Chicken & Broccoli Stirfry
1lb skinless chicken breasts
1 red pepper
6TBS Braggs Liquid Aminos, divided
2c chicken stock
brown rice flour to thicken - 2-4TBS
My advanced apologies for the lack of measurements in the following...
garlic - at least 3 cloves (my addition)
fresh or powdered ginger - start with 1/2 tsp
cayenne red pepper - start with 1/8 tsp
brown rice or angel hair/capellini pasta
Cut chicken into bite-sized pieces, mix in a dish with ginger, cayenne red pepper, and 2TBS Braggs Liquid Aminos. Refrigerate for at least 30 minutes, which is about how long it takes to prep the rest. *My mother adds the spices while stir-frying instead of setting for 30 minutes*
Cut broccoli into bite-sized pieces, slice red pepper, slice onion, press or finely chop garlic. Combine chicken stock, remaining Braggs and flour in small bowl, stir and set aside.
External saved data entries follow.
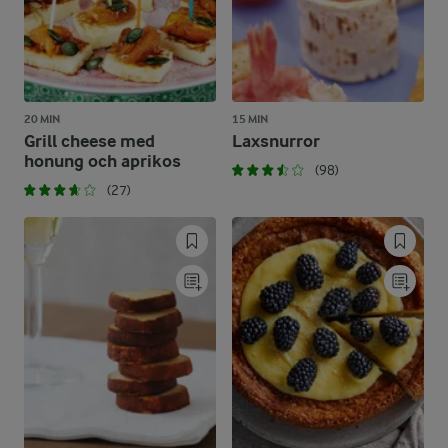
20 MIN
15 MIN
Grill cheese med
Laxsnurror
honung och aprikos
(98)
(27)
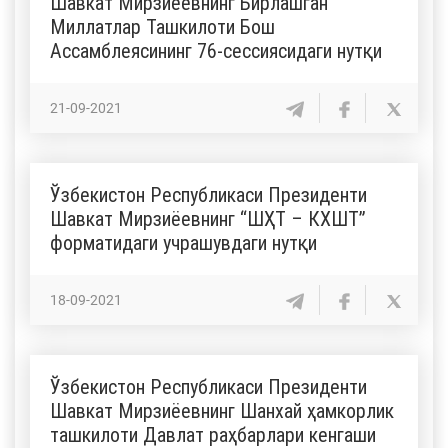
Шавкат Мирзиёевнинг Бирлашган
Миллатлар Ташкилоти Бош
Ассамблеясининг 76-сессиясидаги нутқи
21-09-2021
Ўзбекистон Республикаси Президенти
Шавкат Мирзиёевнинг “ШҲТ – КХШТ”
форматидаги учрашувдаги нутқи
18-09-2021
Ўзбекистон Республикаси Президенти
Шавкат Мирзиёевнинг Шанхай ҳамкорлик
ташкилоти Давлат раҳбарлари кенгаши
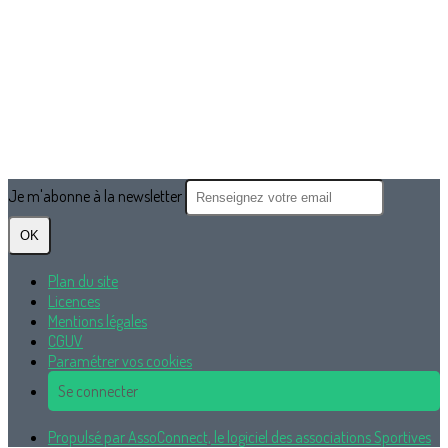
Je m'abonne à la newsletter
OK
Plan du site
Licences
Mentions légales
CGUV
Paramétrer vos cookies
Se connecter
Propulsé par AssoConnect, le logiciel des associations Sportives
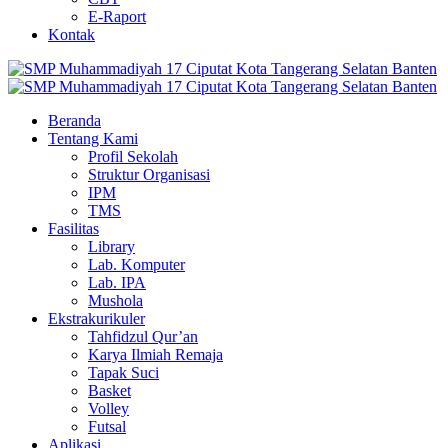
E-Raport
Kontak
Beranda
Tentang Kami
Profil Sekolah
Struktur Organisasi
IPM
TMS
Fasilitas
Library
Lab. Komputer
Lab. IPA
Mushola
Ekstrakurikuler
Tahfidzul Qur’an
Karya Ilmiah Remaja
Tapak Suci
Basket
Volley
Futsal
Aplikasi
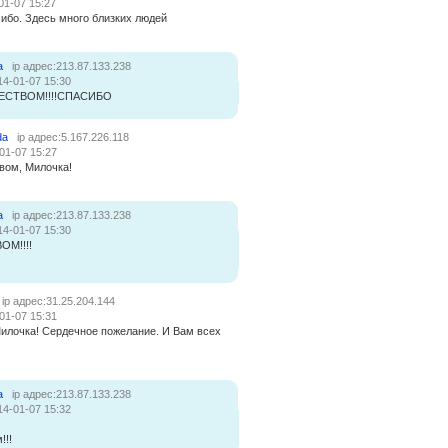
01-07 15:27
ибо. Здесь много близких людей
а
ip адрес:213.87.133.238
14-01-07 15:30
ЕСТВОМ!!!!СПАСИБО
da
ip адрес:5.167.226.118
01-07 15:27
вом, Милочка!
а
ip адрес:213.87.133.238
14-01-07 15:30
М!!!!
ip адрес:31.25.204.144
01-07 15:31
илочка! Сердечное пожелание. И Вам всех
а
ip адрес:213.87.133.238
14-01-07 15:32
!!!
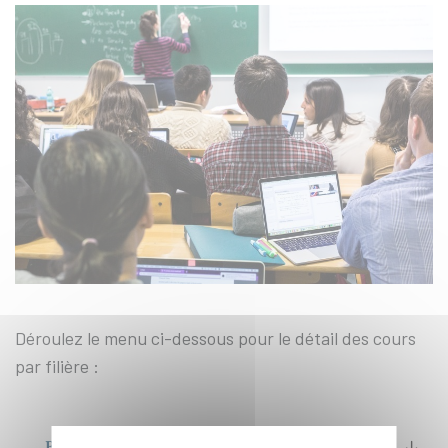
Déroulez le menu ci-dessous pour le détail des cours
par filière :
BACHELOR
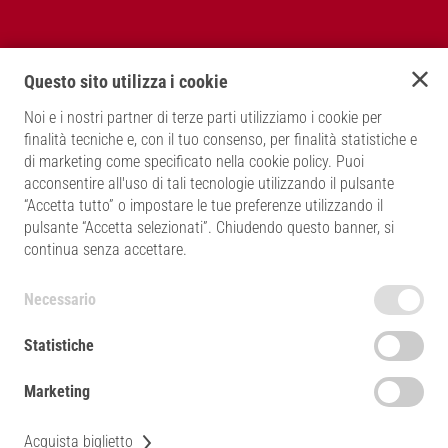
Ritorna al sito principale
Questo sito utilizza i cookie
MODALITÀ DI PAGAMENTO
Noi e i nostri partner di terze parti utilizziamo i cookie per
finalità tecniche e, con il tuo consenso, per finalità statistiche e
di marketing come specificato nella cookie policy. Puoi
acconsentire all'uso di tali tecnologie utilizzando il pulsante
“Accetta tutto” o impostare le tue preferenze utilizzando il
pulsante “Accetta selezionati”. Chiudendo questo banner, si
continua senza accettare.
REGOLE DI ACCESSO DA RISPETTARE -
TERMINI E CONDIZIONI E DOCUMENTI
Necessario
PRIVACY POLICY
INFORMATIVA COOKIE
Statistiche
ACCESSIBILITÀ
Marketing
CONDIVIDI
Acquista biglietto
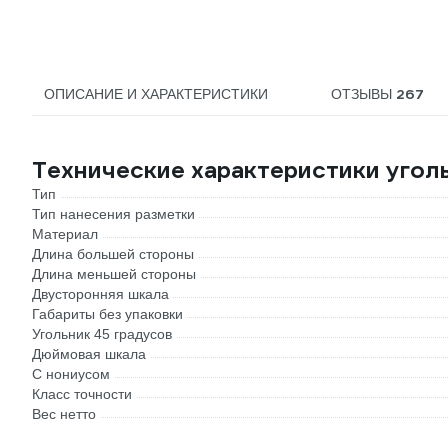
267
ОПИСАНИЕ И ХАРАКТЕРИСТИКИ
ОТЗЫВЫ
Технические характеристики угол
Тип
Тип нанесения разметки
Материал
Длина большей стороны
Длина меньшей стороны
Двусторонняя шкала
Габариты без упаковки
Угольник 45 градусов
Дюймовая шкала
С нониусом
Класс точности
Вес нетто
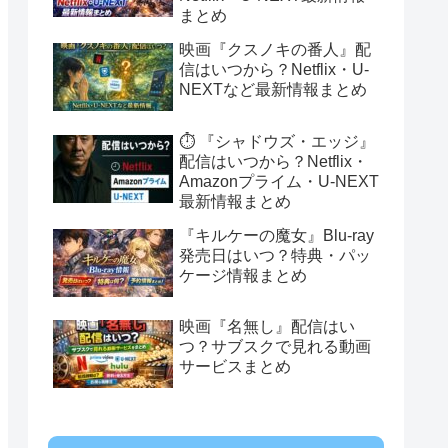
まとめ
映画『クスノキの番人』配
信はいつから？Netflix・U-
NEXTなど最新情報まとめ
⏱️ 『シャドウズ・エッジ』
配信はいつから？Netflix・
Amazonプライム・U-NEXT
最新情報まとめ
『キルケーの魔女』Blu-ray
発売日はいつ？特典・パッ
ケージ情報まとめ
映画『名無し』配信はい
つ？サブスクで見れる動画
サービスまとめ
Heat olive oil in large pan, sauté red pepper, onion and garlic, set aside. Add more olive oil, sauté broccoli and set aside with red pepper, onion and garlic. Add more olive oil, sauté chicken until thoroughly cooked. Add broccoli, red pepper, onion, garlic to pan. Re-stir the stock, Braggs and flour and add to pan and mix all ingredients. Set heat on low to simmer and cover to set the flavors in the broccoli. The broccoli should be tender but not mushy.
Serve over brown rice or, our favorite for this dish, angel hair/capellini pasta.